Site characteristics and turf management practices are important in disease diagnosis. Air movement, drainage, soil conditions, the amount of sun or shade, slope, and nearness of other plantings or buildings coupled mechanised and feeding programmes with inadequate mowing, fertilisation and aeration work programmes all may be important in influencing the development of turf diseases.
Its important to remember that pathogenic fungi can survive and remain in a dormant state in plant debris and soil until favourable conditions arrive again to stimulate another disease outbreak.
The Pathogens that cause these diseases are always around and often laying dormant in the thatch layers waiting for the ideal conditions to become active. Once these spores are activated and have found an acceptable host they are able to grow and reproduce themselves, spreading new spores and infections to other areas of turf. This cycle continues whilst the right conditions prevail.
Understanding the disease cycle and implementing works that can break up the disease cycle will help reduce the opportunities for disease development and outbreak.
However, we must recognise that by achieving good cultural practices to reduce thatch, improve air movement in soils (aeration), correct balanced feeding and correct mowing regimes will play an important part in promoting a vigorous healthy turf that can fight off and reduce the chance of disease attack.
Good cultural practices may be the only option for disease control in the future especially as there are moves to reduce the amount of chemicals and fungicides available for use in the coming years. However, at the moment we are still able to reduce fungi pathogen populations by applying fungicides, which either kill off the pathogen or slow down the production of fungi spores.
Again, it is important to have identified the disease correctly, so that an appropriate fungicide can be selected. Using the wrong fungicide or wrong application rates will and can lead to a number of problems, not only would it be a waste of time and money, the effect on the disease is likely to be negative and may well exacerbate the problem by making the disease more resilient to the chemical applied.

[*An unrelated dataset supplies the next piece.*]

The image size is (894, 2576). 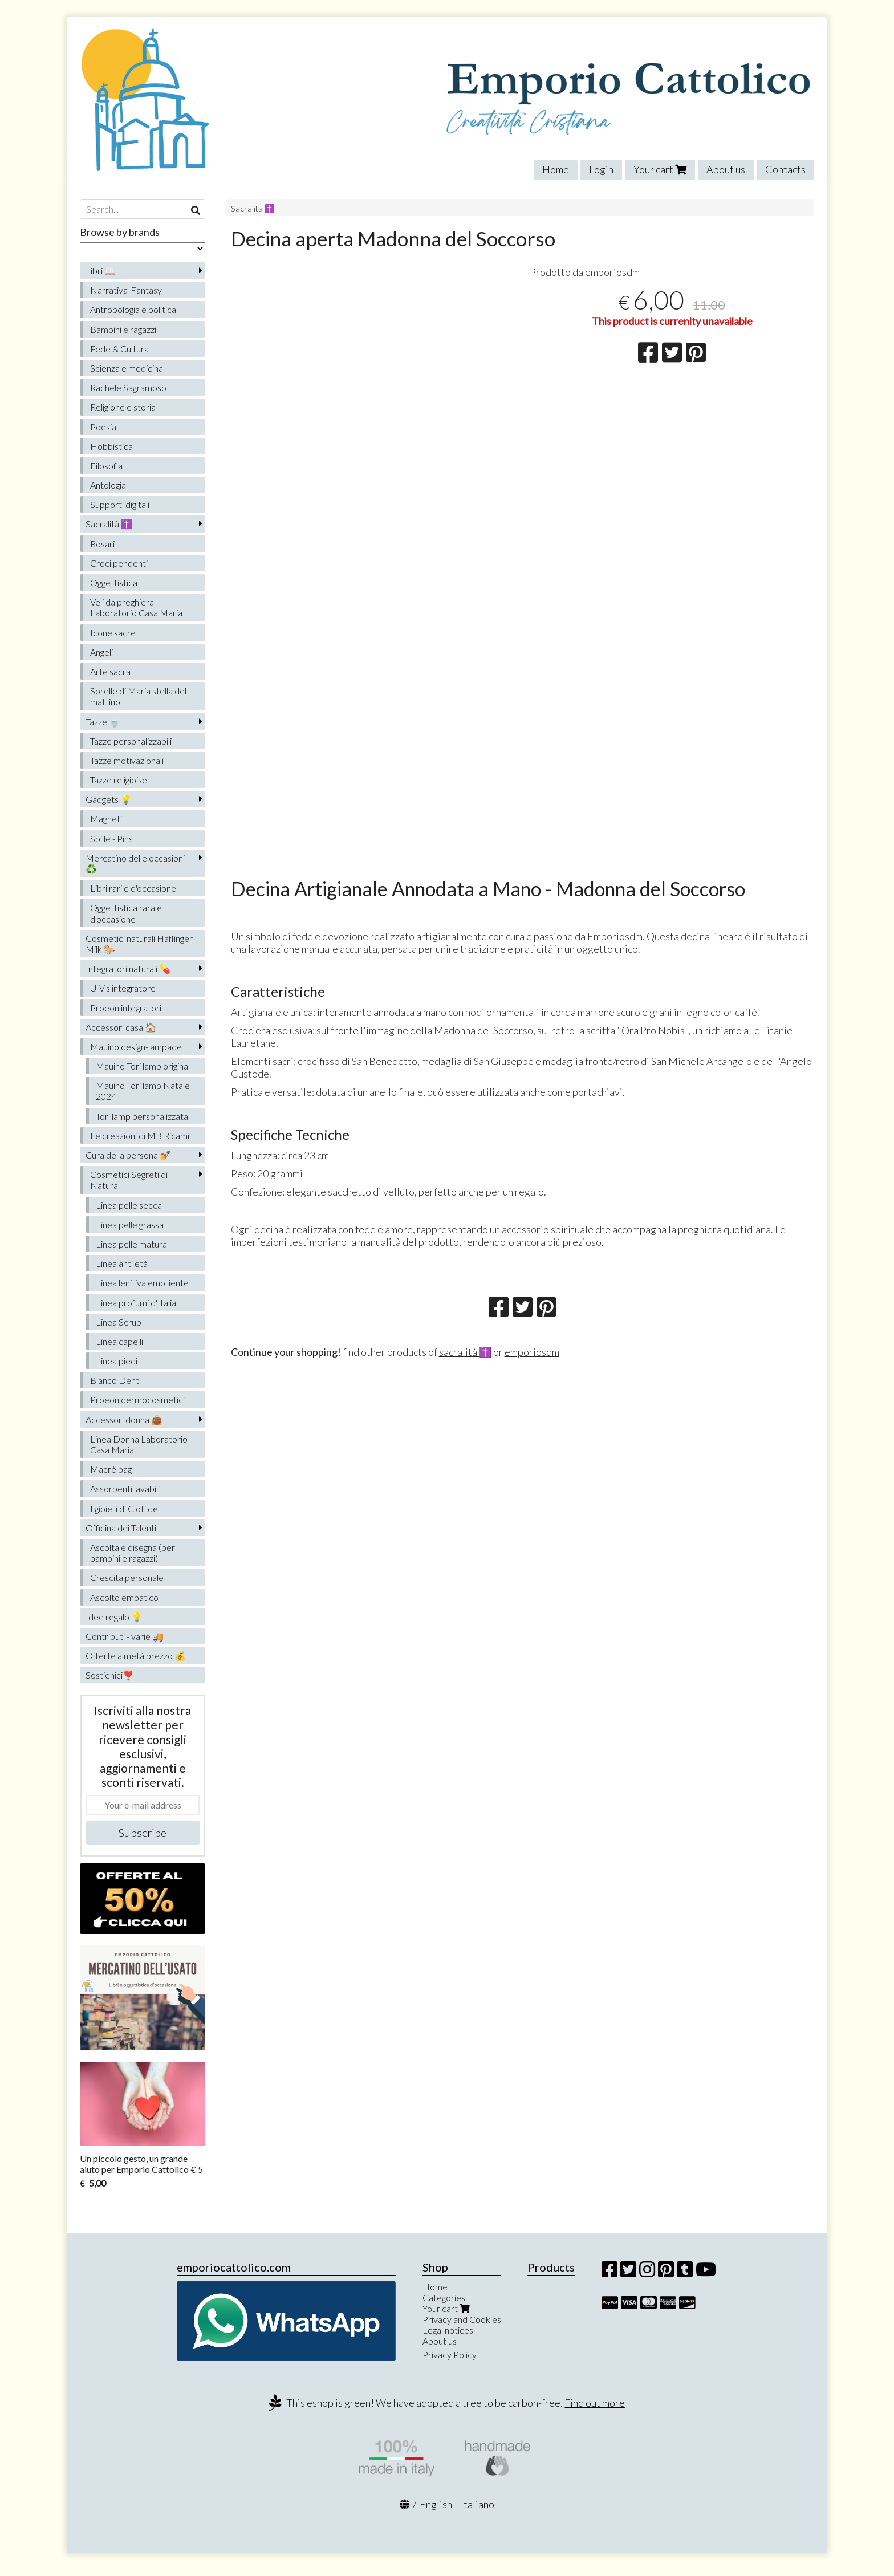 What do you see at coordinates (461, 2319) in the screenshot?
I see `Privacy and Cookies` at bounding box center [461, 2319].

Fungicides can be divided into two broad categories: contact fungicides and systemic fungicides. The contact fungicides generally are applied to the leaf and stem surfaces of grass plants. These materials may or can be washed or mowed off easily, which implies that they often only have a short term active durations, between 7-10 days. These fungicides are usually used to control foliar diseases and not diseases of the root and crown structures of the plant. Contact fungicides are used throughout the twelve months of the year.
Systemic fungicides work in a different way the chemicals are absorbed and translocated within the plants tissues. Thus, they are not as likely to be removed from the plant by rainfall and mowing. Therefore they are active for longer periods and can protect plants for up to 4 weeks. Most systemic fungicides can control both foliar and root / crown diseases. Use of systemic fungicides during colder months is not advised, as the plant is either dormant of slow growing and will not rapidly uptake the fungicide-greatly reducing it's effectiveness.